Department of Animal Science, Faculty of Agriculture, Bu-Ali Sina University, Hamedan, Iran

Abstract

The structure of the fixed and random parts of the genetic evaluation model plays a significant role in fitting data and the estimation of genetic parameters for economic traits in livestock. The present study was conducted to investigate the effect of different fixed and random effects combinations in an animal model framework on the general properties of the model and estimates of the genetic parameters for milk production traits. Traits studied were 305-day milk production (305-MY, 15920 records), fat percentage (FP, 27954 records), protein percentage (PP, 26183 records), average daily milk production (ADM, 30954 records) and milk somatic cell score (SCS, 25408 records) in Isfahan Holstein cows.

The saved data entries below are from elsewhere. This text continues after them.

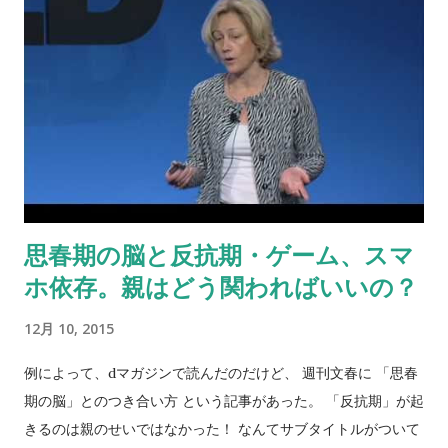
思春期の脳と反抗期・ゲーム、スマ
ホ依存。親はどう関わればいいの？
12月 10, 2015
例によって、dマガジンで読んだのだけど、 週刊文春に 「思春
期の脳」とのつき合い方 という記事があった。 「反抗期」が起
きるのは親のせいではなかった！ なんてサブタイトルがついて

In general, 54 scenarios were studied which differed in fixed and random parts of the model. Variance components were estimated using the animal model fitting restricted maximum likelihood (REML) procedure. The best model for each trait was selected based on the Bayesian Information Criterion (BIC). Results showed that for all traits studied, models in which the effect of contemporary groups Herd-Year-Season (HYS) or Herd-Year-Month (HYM) were fitted as the random or fixed effect together with age at the first calving and inbreeding as a classified fixed effect or covariate lead to a significantly better data fit instead of fitting herd, year, season and month of calving separately. For each trait, a wide range of heritability was obtained by fitting 54 models. Based on the best models, the estimates of heritability for 305-MY, ADM, FP, PP and SCS were 0.33, 0.28, 0.21, 0.16 and 0.61, respectively. It was concluded that a single model should not be used for analyzing all milk production traits and that for each trait a series of models which differ in random and fixed parts should be tested to find the most suitable model which describes the data best. Fitting the effects of herd and year, season and month of calving as contemporary groups the HYS or HYM was recommended for genetic evaluation of milk production traits as resulted in better data fit. Depending on the trait, inbreeding and age at first calving can be fitted as a classified fixed effect or as a covariate.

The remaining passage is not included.